En España, como el lector sabe, nadie se muere (por suerte) de hambre. Pero no sólo de pan vive el
hombre. En todos los hospitales, en las residencias, en las cárceles e incluso
en las propias casas, que a veces llegan a ser auténticas prisiones, todos los
días hay personas muriéndose de soledad, de abandono y de tristeza.
Hay abuelos que llevan
años abandonados en residencias sin una sola visita, sin nadie con quien poder
hablar, sin ninguna razón que les haga sentirse humanos. Hay enfermos que,
además de sus medicinas y tratamientos, necesitan a alguien que les de la mano
cuando tienen dolores, cuando se quejan o cuando pierden la esperanza. Hay
niños que van al colegio sabiendo que no tienen un sólo amigo en el mundo, y
que al llegar a su casa tampoco tienen con quien hablar porque sus padres no
están nunca. Hay personas viviendo en las calles que no reciben una mirada de
compasión al día y que son constantemente invisibilizados, o peor, tratados
como perros. Hay jóvenes rodeados de gente que nunca se han sentido más vacíos,
más solos.
Y todo esto tiene
consecuencias. El diario Público daba voz el año pasado al último
informe de la Junta Internacional de Fiscalización de Estupefacientes revelaba
que España encabeza el consumo mundial lícito de ansiolíticos, hipnóticos y
sedantes. El Diario de Mallorca, el noviembre pasado, publicaba “Hallan
el cadáver de un anciano muerto hace seis meses en su casa de La Soledat”.
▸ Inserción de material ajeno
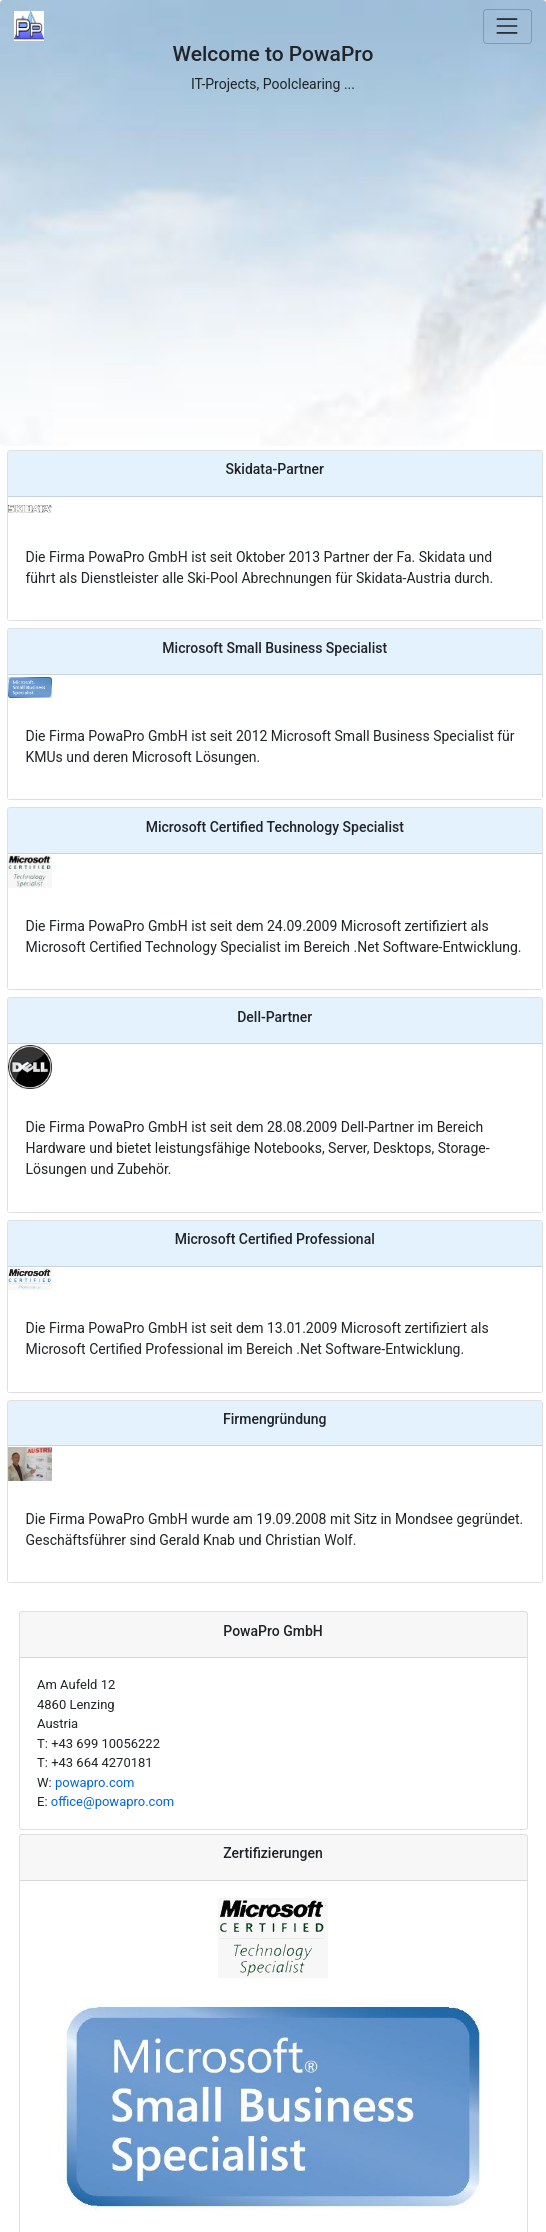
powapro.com (95, 1782)
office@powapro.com (112, 1801)
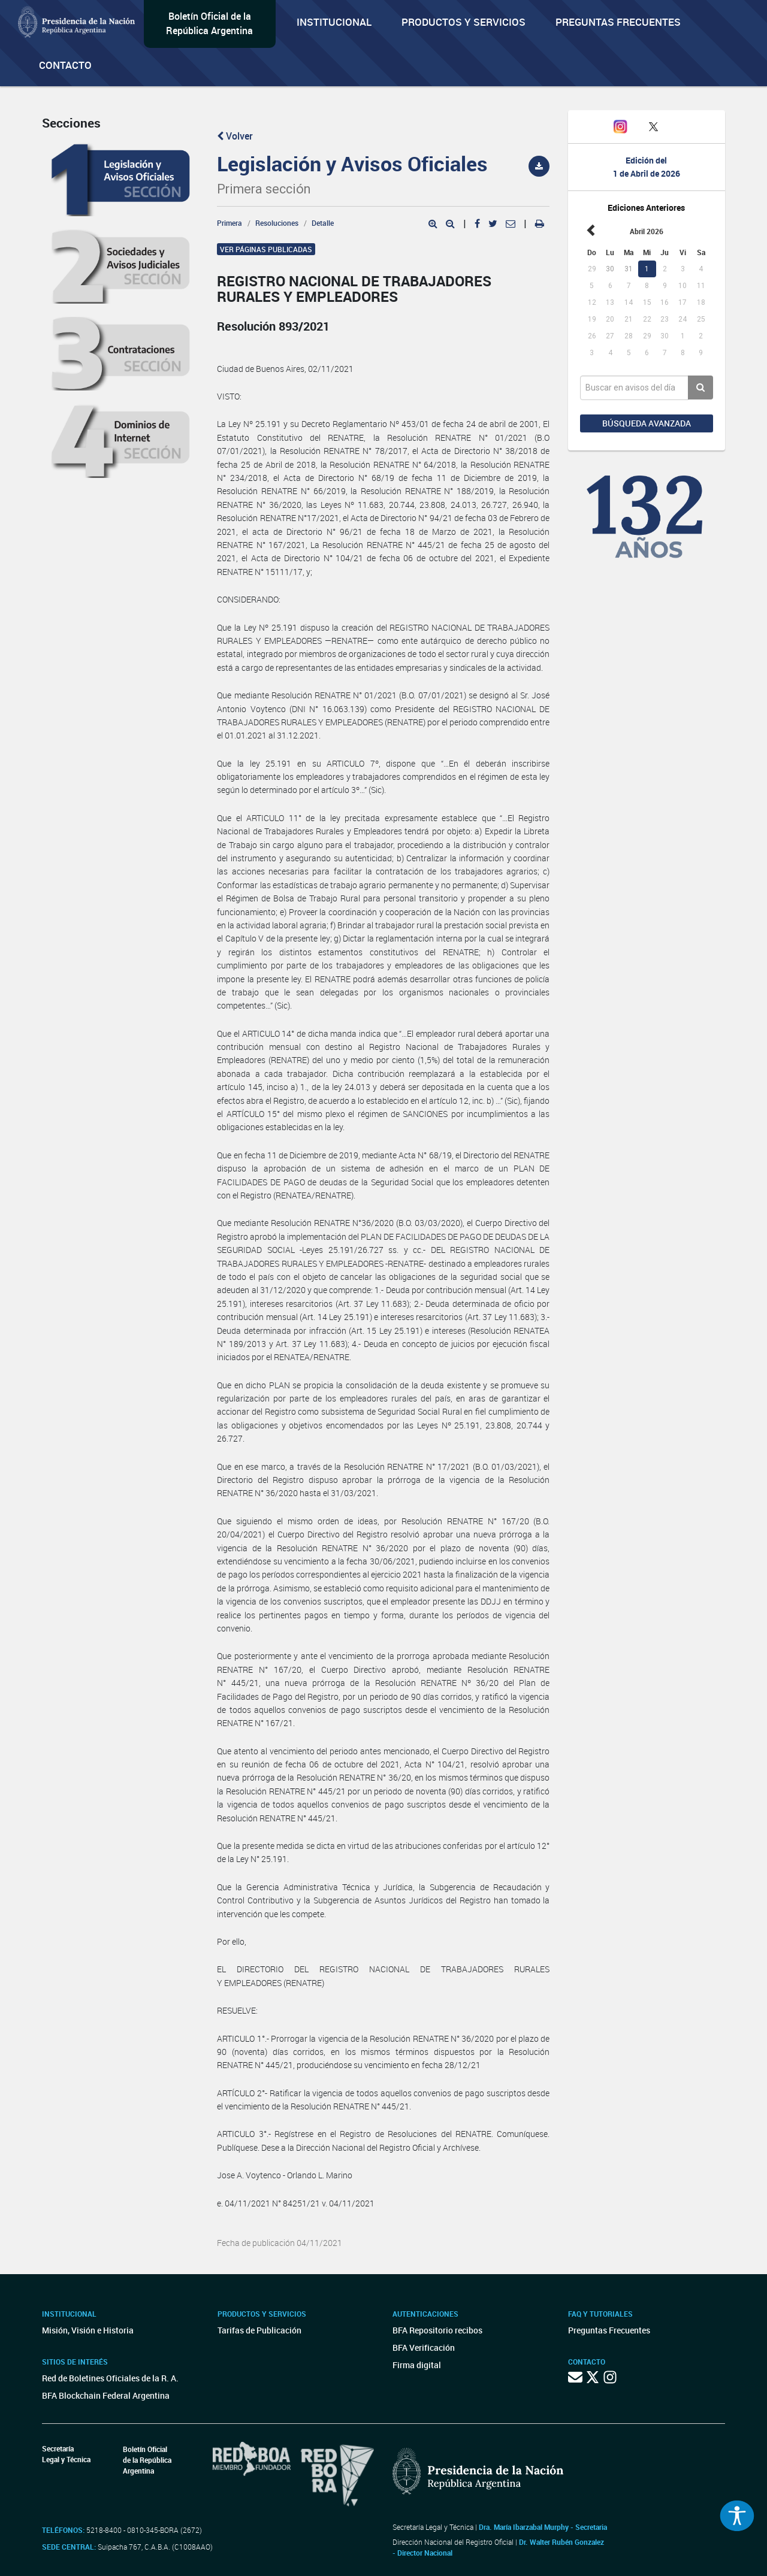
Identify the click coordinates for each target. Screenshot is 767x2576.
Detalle (323, 223)
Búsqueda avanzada (646, 423)
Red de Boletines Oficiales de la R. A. (110, 2378)
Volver (235, 136)
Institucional (334, 22)
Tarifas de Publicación (259, 2330)
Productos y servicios (463, 22)
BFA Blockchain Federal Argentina (106, 2395)
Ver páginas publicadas (266, 249)
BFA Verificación (423, 2347)
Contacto (65, 65)
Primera (229, 223)
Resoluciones (276, 223)
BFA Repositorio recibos (437, 2330)
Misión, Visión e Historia (88, 2330)
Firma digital (416, 2365)
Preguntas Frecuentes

Tenía la radio puesta y nadie se preocupó por no verle hasta que empezó un olor
sospechoso. La BBC, en 2019, “Muere Noa Pothoven, la joven de 17 años
que solicitó la eutanasia en Holanda por sufrir estrés postraumático y
depresión”. Pothoven anunció a finales de mayo a
través de Instagram que había decidido poner fin a su vida, con conocimiento y
consentimiento de sus padres. Y, por último, como mencionaba mi colega y amiga
Clara Luján en su artículo, la noticia estrella de septiembre de 2021,
disponible en cualquier medio informativo “El suicidio, primera causa de
muerte no natural en España, y en alarmante aumento entre jóvenes”.
Soy la primera en
sentirse feliz cuando vemos en los anuncios o en nuestras redes sociales a
voluntarios yéndose a países al otro lado del mundo ayudando a personas en la
India, Camboya, Eritrea, Somalia o Camerún pero, aunque sea menos exótico y no
nos cambie la visión del mundo, para echar una mano no hace falta irse a ningún
sitio ni pagar ningún dinero. Basta con fijarse en el amigo que no cuenta sus
problemas a nadie, en la vecina anciana que vive sola y no tiene quien la
ayude, en el familiar al que nadie llama nunca porque se le considera antipático.
Quizá así algún día no nos toque llevarnos un disgusto ni lamentar ninguna pérdida,
preguntándonos si de verdad hicimos todo lo que pudimos.
Cambiar esta situación
está en nuestras manos. Y no hablo de los jóvenes, hablo de todos. De los
padres, de los abuelos, de los jefes, de los compañeros de trabajo, de los
profesionales sanitarios y funcionarios de prisiones, de los profesores y
orientadores, de todas aquellas personas que conviven con gente todos los días.
Porque la desesperanza paulatina, la pérdida de ilusión por la vida, es ese
elefante en la habitación del que nadie quiere hablar.